▶ YOUR GOAL:
From the line with "400 mg, de acordo com recomendação do seu" to the line with "dade de cada indivíduo, com a finalidade de", retype every line exactly, including those two, and leave out the rest of the data below.

▶ EXERCISE INPUTS:
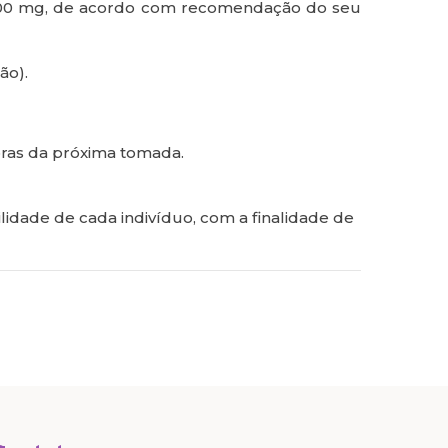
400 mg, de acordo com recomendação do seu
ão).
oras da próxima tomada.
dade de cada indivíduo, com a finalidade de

--

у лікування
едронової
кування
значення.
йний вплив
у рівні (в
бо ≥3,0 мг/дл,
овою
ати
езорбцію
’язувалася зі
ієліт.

▶ COMPLETED EXERCISE:
400 mg, de acordo com recomendação do seu
ão).
oras da próxima tomada.
dade de cada indivíduo, com a finalidade de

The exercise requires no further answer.